Love Fed also offers school programming for students enrolled in the Connecticut Center for Arts & Technology (ConnCAT), Cooperative Arts & Humanities High School and Wexler-Grant School. There are community garden-to-cooking classes, and the organization is fundraising to send some of its young folks to attend the Afro Botany Immersion Conference in Costa Rica, where they will learn about medicinal healing practices found and used throughout the African diaspora.
This year, Love Fed unveiled its CSA program, but found its scale and direction deeply impacted by COVID-19. The original plan was a small ‘beta test’ of sorts, but “it became super essential—everything we’re doing became even more recognized,” Blake said.
"It’s always important and vital work, but more so recently people are beginning to understand that," she added. Blake noted that the trend in home gardens due to people staying home in quarantine had made their home farm program even more popular. The CSA, however, Love Fed prioritized differently,
“Garden beds might be on a first come, first serve basis, but for the CSA we are focusing on those most affected by COVID and by food apartheid, and creating a sliding scale so it becomes more sustainable for us.” Blake said. She noted the ongoing difficulty of creating a sustainable financial model for all of this work when the organization is still largely beholden to donors.
Blake suggested that food justice is just one aspect of Black Lives Matter, but one that touches every aspect of social justice. Although she saw a spike in donations in the wake of the protests of the last month, she said they’ve already started dying down. Despite being on Soul Fire Farm’s Reparations Map, the Love Fed Initiative has struggled to get the word out, or what it needs in land, money, and a consistent platform.
“We need land,” Blake said. Collective stewardship of the land is difficult without land to steward, and her vision for what Love Fed can do is hampered by what land the organization can grow on. The size and scope of the CSA and farming programming could expand exponentially if there were more land to cultivate.
“We’re still growing—we can work full time but we can’t be compensated that way,” she said. “Which is important. Black lives matter. Black labor matters. The work that we’re poised to do... the impact it could have is being talked about around the world. Food is political. It is tied to social justice. It’s just as important, education at large is important, and even school food! All of these institutions interact with our food systems.”
For Love Fed to grow requires a shift in power that comes with money and access to land and space. While the one-time donations sparked by the murder of George Floyd and ensuing protests helped, it does not undo centuries of systemic racism that deprived (and still deprive) Black people of land and resources.
“People need to do a lot more,” Blake said. “It’s always been about shifting power. Folks have to be willing to shift power; people have reached out about having land they want us to cultivate, but never followed through on that. When it comes to giving up the resources that Black and others actually need, you’re not actually handing over the keys. But you’re fine with donating $25.”
Antiracism goes beyond donations and into structural shifts, she added. Land can be reparations, too.

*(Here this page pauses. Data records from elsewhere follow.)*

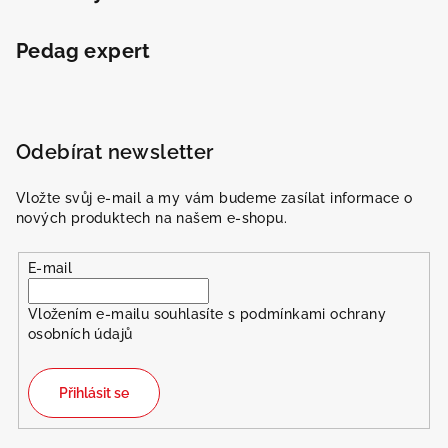
Pedag expert
Odebírat newsletter
Vložte svůj e-mail a my vám budeme zasílat informace o
nových produktech na našem e-shopu.
E-mail
Vložením e-mailu souhlasíte s
podmínkami ochrany
osobních údajů
Přihlásit se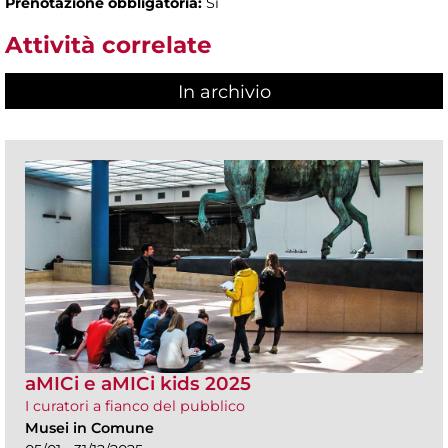
Prenotazione obbligatoria:
Sì
Attività correlate
In archivio
aMICi e aMICi kids 2025
I curatori a fianco del pubblico
Musei in Comune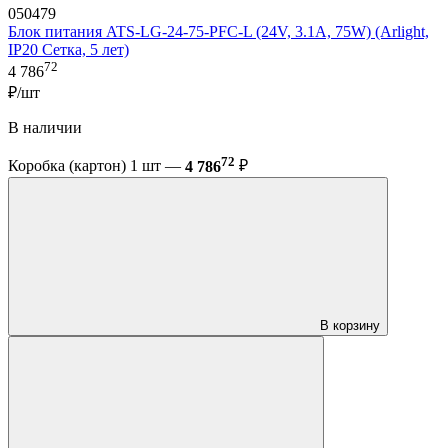
050479
Блок питания ATS-LG-24-75-PFC-L (24V, 3.1A, 75W) (Arlight,
IP20 Сетка, 5 лет)
72
4 786
₽/шт
В наличии
72
Коробка (картон) 1 шт —
4 786
₽
В корзину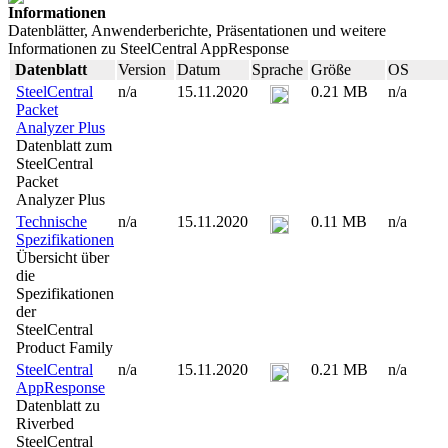
Informationen
Datenblätter, Anwenderberichte, Präsentationen und weitere
Informationen zu SteelCentral AppResponse
Datenblatt
Version
Datum
Sprache
Größe
OS
SteelCentral
n/a
15.11.2020
0.21 MB
n/a
Packet
Analyzer Plus
Datenblatt zum
SteelCentral
Packet
Analyzer Plus
Technische
n/a
15.11.2020
0.11 MB
n/a
Spezifikationen
Übersicht über
die
Spezifikationen
der
SteelCentral
Product Family
SteelCentral
n/a
15.11.2020
0.21 MB
n/a
AppResponse
Datenblatt zu
Riverbed
SteelCentral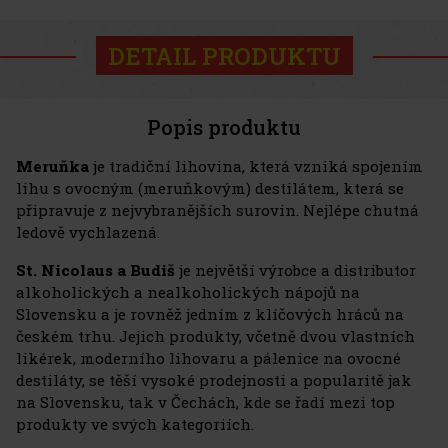
DETAIL PRODUKTU
Popis produktu
Meruňka
je tradiční lihovina, která vzniká spojením
lihu s ovocným (meruňkovým) destilátem, která se
připravuje z nejvybranějších surovin. Nejlépe chutná
ledově vychlazená.
St. Nicolaus a Budiš
je největší výrobce a distributor
alkoholických a nealkoholických nápojů na
Slovensku a je rovněž jedním z klíčových hráců na
českém trhu. Jejich produkty, včetně dvou vlastních
likérek, moderního lihovaru a pálenice na ovocné
destiláty, se těší vysoké prodejnosti a popularitě jak
na Slovensku, tak v Čechách, kde se řadí mezi top
produkty ve svých kategoriích.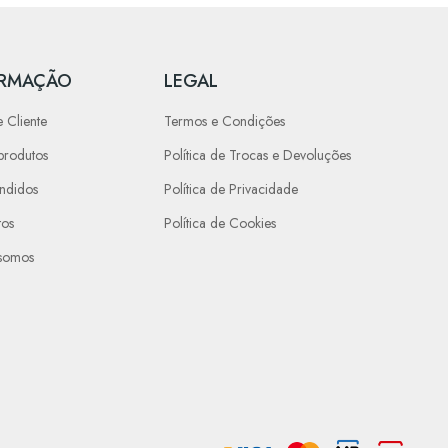
ORMAÇÃO
LEGAL
 Cliente
Termos e Condições
produtos
Política de Trocas e Devoluções
endidos
Política de Privacidade
tos
Política de Cookies
somos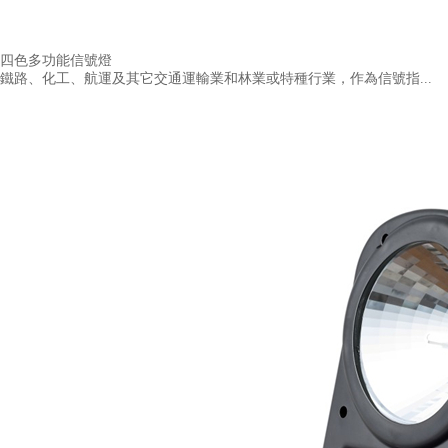
四色多功能信號燈
鐵路、化工、航運及其它交通運輸業和林業或特種行業，作為信號指...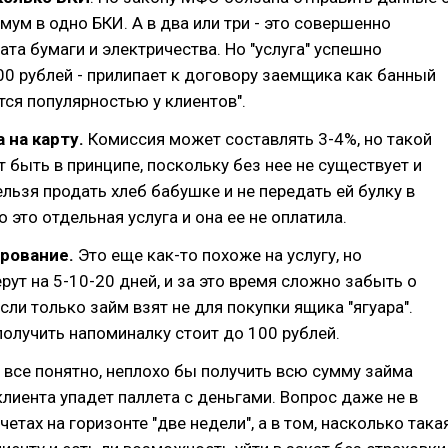
мум в одно БКИ. А в два или три - это совершенно
ата бумаги и электричества. Но "услуга" успешно
00 рублей - прилипает к договору заемщика как банный
ется популярностью у клиентов".
 на карту.
Комиссия может составлять 3-4%, но такой
т быть в принципе, поскольку без нее не существует и
льзя продать хлеб бабушке и не передать ей булку в
о это отдельная услуга и она ее не оплатила.
рование.
Это еще как-то похоже на услугу, но
ут на 5-10-20 дней, и за это время сложно забыть о
сли только займ взят не для покупки ящика "ягуара".
олучить напоминалку стоит до 100 рублей.
 все понятно, неплохо бы получить всю сумму займа
 клиента упадет паллета с деньгами. Вопрос даже не в
етах на горизонте "две недели", а в том, насколько така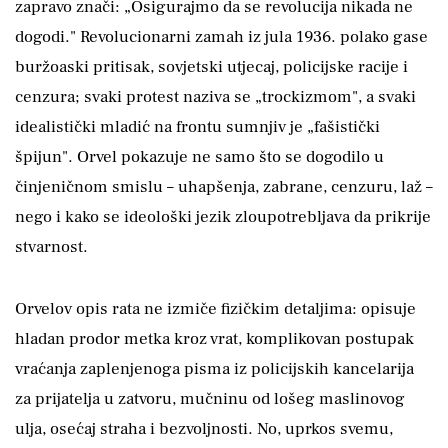
zapravo znači: „Osigurajmo da se revolucija nikada ne
dogodi." Revolucionarni zamah iz jula 1936. polako gase
buržoaski pritisak, sovjetski utjecaj, policijske racije i
cenzura; svaki protest naziva se „trockizmom", a svaki
idealistički mladić na frontu sumnjiv je „fašistički
špijun". Orvel pokazuje ne samo što se dogodilo u
činjeničnom smislu – uhapšenja, zabrane, cenzuru, laž –
nego i kako se ideološki jezik zloupotrebljava da prikrije
stvarnost.
Orvelov opis rata ne izmiče fizičkim detaljima: opisuje
hladan prodor metka kroz vrat, komplikovan postupak
vraćanja zaplenjenoga pisma iz policijskih kancelarija
za prijatelja u zatvoru, mučninu od lošeg maslinovog
ulja, osećaj straha i bezvoljnosti. No, uprkos svemu,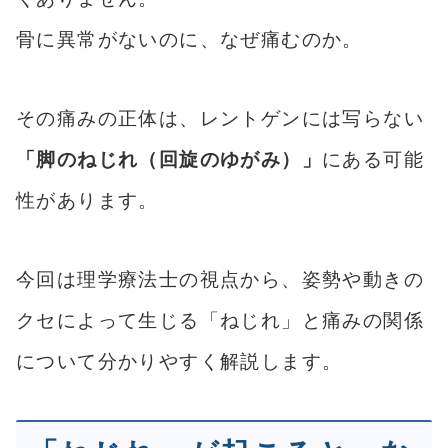
骨に異常がないのに、なぜ痛むのか。
その痛みの正体は、レントゲンには写らない
「脚のねじれ（回旋のゆがみ）」
にある可能
性があります。
今回は理学療法士の視点から、姿勢や動きの
クセによって生じる「ねじれ」と痛みの関係
について分かりやすく解説します。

“With money and land we could grow our capacity to meet this demand that is wildly way more than it’s ever been, because people want to be farmers,” she said. “It’s important for Black people to not rely on the capitalist food system that’s effectively designed to kill you.”
At the community garden, a stand of raspberry bushes gleamed with tiny red clusters of sweet berries, a little bit off from a garden bed full of young tomato plants reaching for the sun. A steady stream of masked volunteers came in, greeting Blake and Farmer D, setting their things down. It was time to get to work.